As the third Mother’s Day since my separation (my first since my divorce) fast approaches, I invited my three children to each write a guest blog post about why they believe Mother’s Day is better after divorce. When I suggested the topic, it did not occur to me any of my kids might still feel otherwise. After all, we have been working so hard these past two years to mend the heartache that unavoidably follows divorce, even the less contentious ones, and today I am fortunate to say our house is generally a happy one. What I received from my middle child, a typical 12 year-old seventh grade girl, follows, opening my eyes to how an adolescent may process her parent’s split, and areas where I can be more sensitive to her feelings while successfully acclimating her, and me, to living happily and contentedly as part of a two-household family and maintaining a positive look to the future. Here is her post.
My father moved out of my house in April 2012. Even though he never lived at home full-time after 2009 when he was transferred back to Hong Kong, it is different now that my father is officially no longer a part of Mother’s Day. I do not like the feeling of this “different” Mother’s Day. Here are five important reasons why Mother’s Day was better when my father was there, too.

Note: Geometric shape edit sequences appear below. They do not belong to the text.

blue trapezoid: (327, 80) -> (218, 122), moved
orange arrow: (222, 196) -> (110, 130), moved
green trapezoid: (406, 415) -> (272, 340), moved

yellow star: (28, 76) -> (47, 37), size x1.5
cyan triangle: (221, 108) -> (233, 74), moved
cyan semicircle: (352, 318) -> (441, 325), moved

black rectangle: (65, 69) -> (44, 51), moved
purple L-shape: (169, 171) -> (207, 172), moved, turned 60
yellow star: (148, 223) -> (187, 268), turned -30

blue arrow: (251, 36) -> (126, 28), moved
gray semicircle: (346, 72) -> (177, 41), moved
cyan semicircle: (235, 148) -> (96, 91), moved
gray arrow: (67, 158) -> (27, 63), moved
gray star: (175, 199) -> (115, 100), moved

1. My father no longer calls to wish my mother a Happy Mother’s Day and is no longer there to buy my mom flowers for the occasion. I remembered seeing flowers on the round table in the main hallway of my house, year after year, and the sight of it would make me happier. Flowers are no longer put on the round table since my parents’ marriage ended. Nowadays, flowers are given to my dad’s fiancée, who is not even a mother, but will soon be my stepmother. The phone calls ended, and my dad no longer says, “Happy Mother’s Day,” to the mother of his three kids.

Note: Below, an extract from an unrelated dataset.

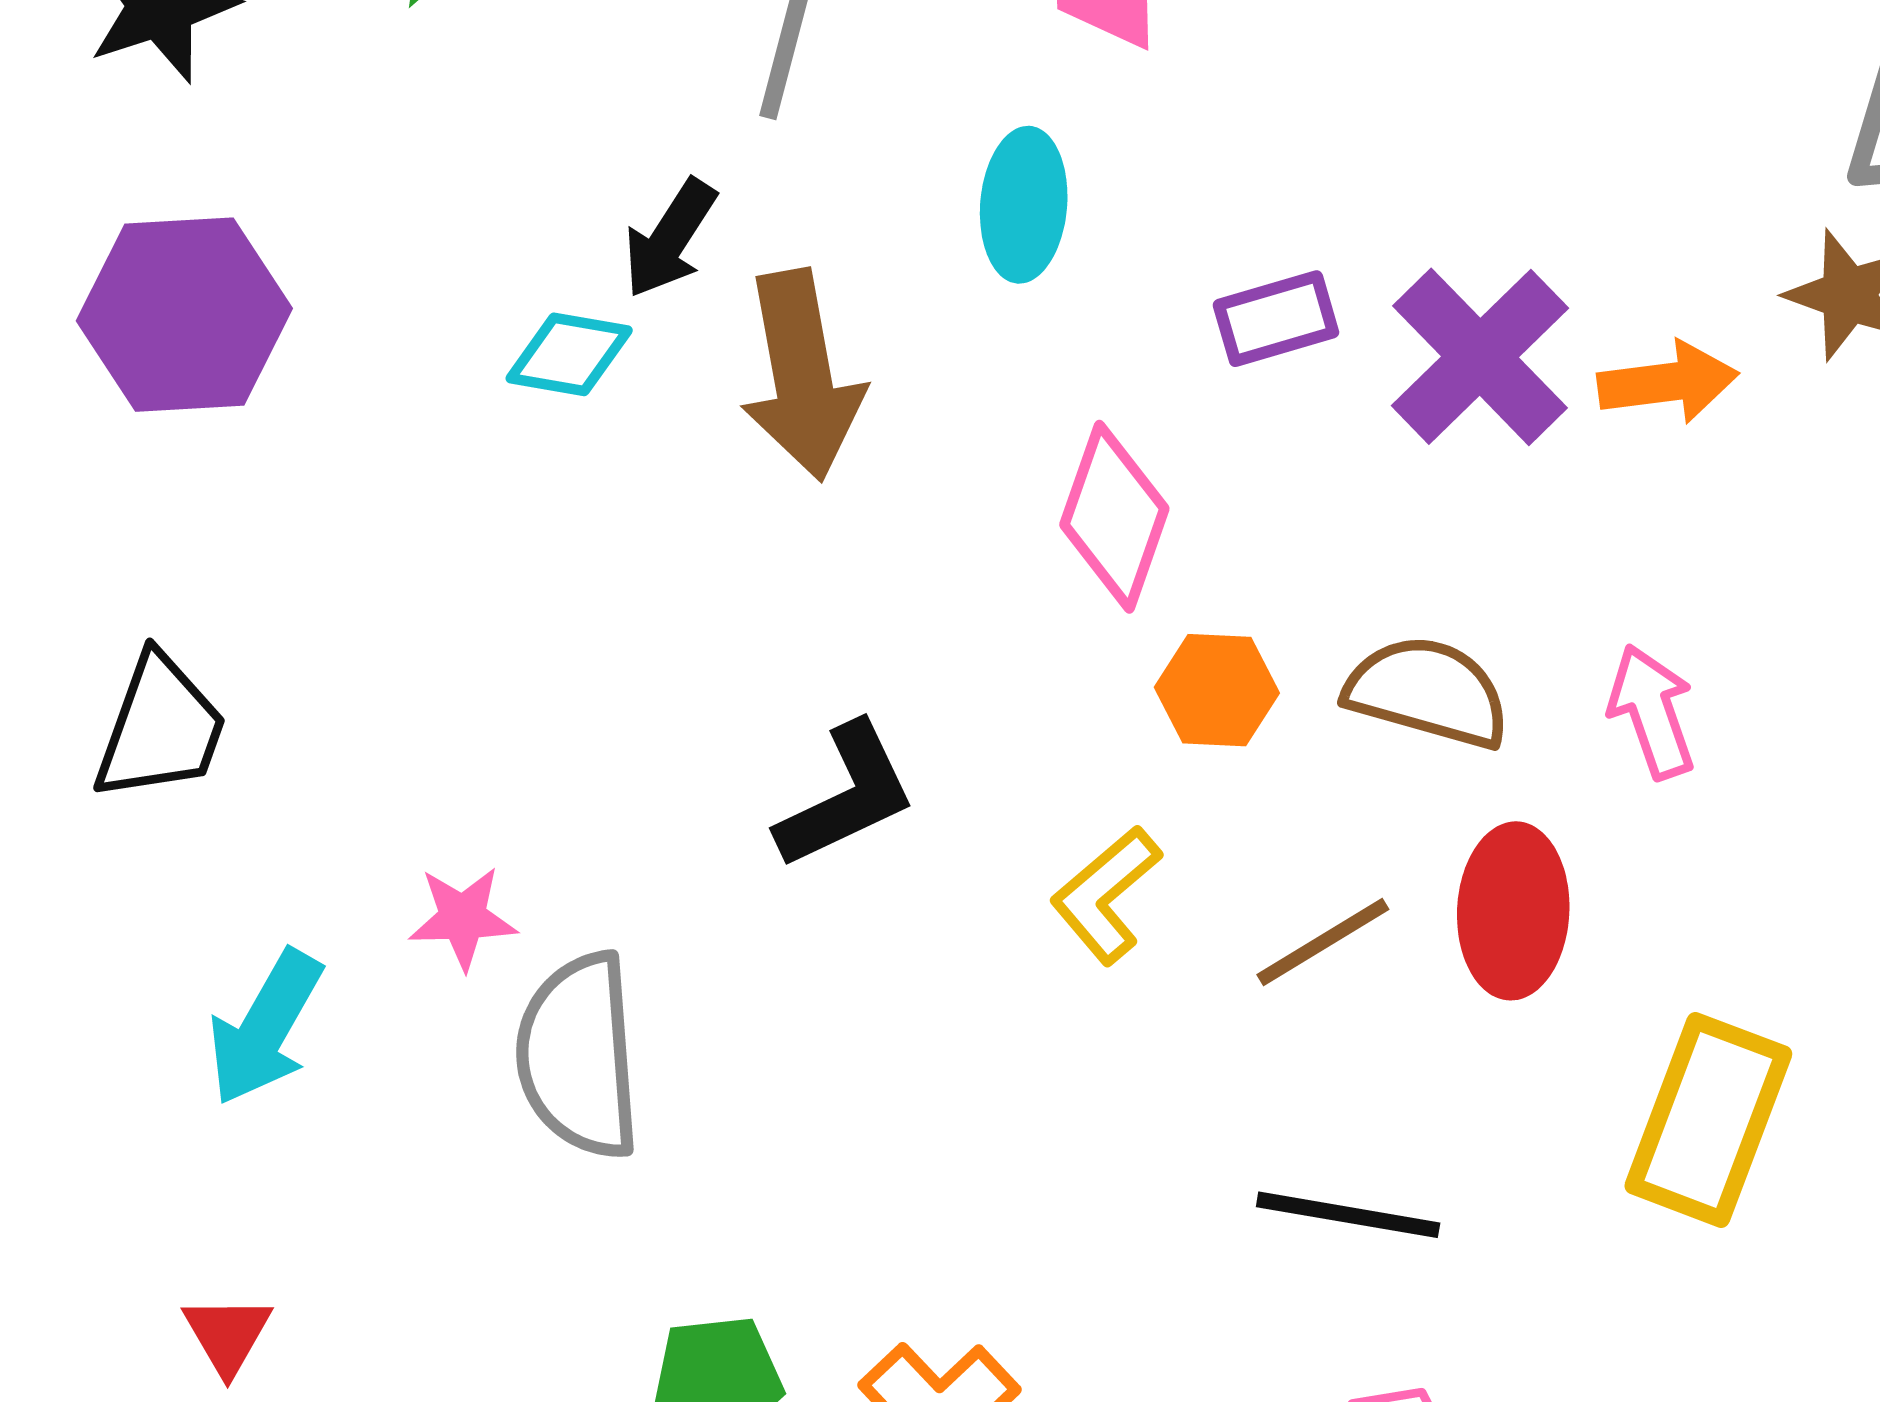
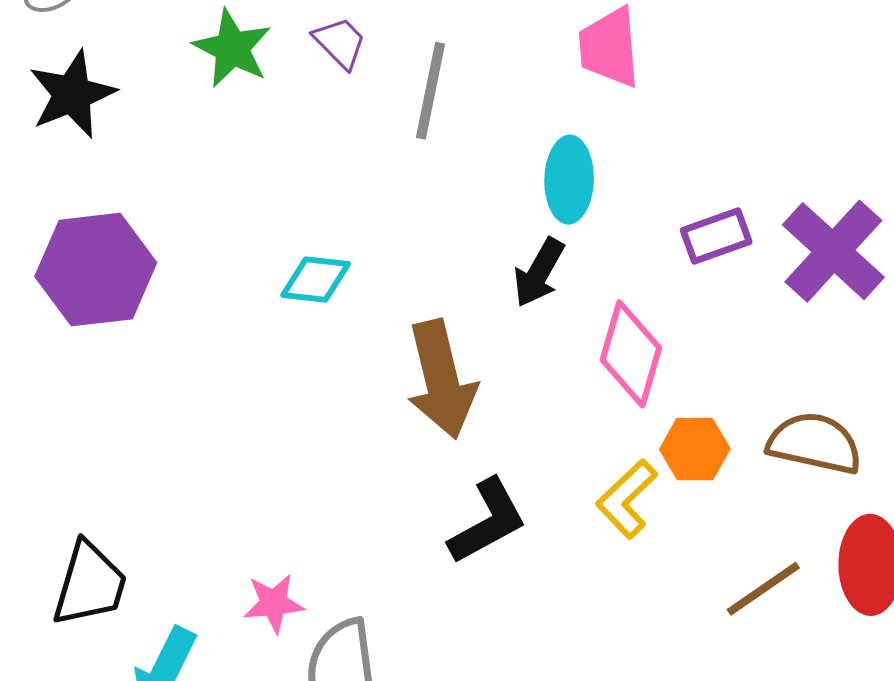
black arrow: (670, 238) -> (539, 273), moved
brown arrow: (802, 375) -> (441, 379), moved
black trapezoid: (160, 728) -> (90, 584), moved
yellow L-shape: (1106, 895) -> (627, 499), moved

2. There is always an empty seat at the table during our Mother’s Day meal. Even though Grandma, Grandpa, my uncle, my mom, my sister, my brother, and I are there, there is always that empty seat. “Party of seven.” There is no such thing as a table for seven at a restaurant, so we get taken to a table for eight. One more member of the family could take that seat, designed to be my father’s seat at the table.
3. When I am at a restaurant for Mother’s Day, I look around and see tables full of families. Children, grandparents, uncles and aunts, cousins, mothers, and fathers. The father and mother happily get along and are constantly smiling about the special day. This used to be my family before my parents got divorced. Now, all that is left is my mom talking to her mother and stepfather about how Dad should at least call to wish her a happy Mother’s Day.
4. Mother’s Day has become “Single Mother’s Day” for me. Instead of seeing a complete family every Mother’s Day, we wind up having a long discussion about how our family is still “complete” and that Mother’s Day is not any different than it was before. On “Single Mother’s Day,” Grandma and Mom have their own discussion about Mom being single and stuff like that. In the end, the day is not about being an amazing mother, but a day about being a single mother.
5. Mother’s Day no longer has any charm to it for me. Mother’s Day is about a complete family celebrating all of the work a mother does for the rest of her family. It is all about acknowledging the work she has done during the entire year. Now, since the divorce, Mother’s Day is about divorce. Why would such a happy day be about such a devastating topic? I do not know, and now Mother’s Day is a sadder day for me.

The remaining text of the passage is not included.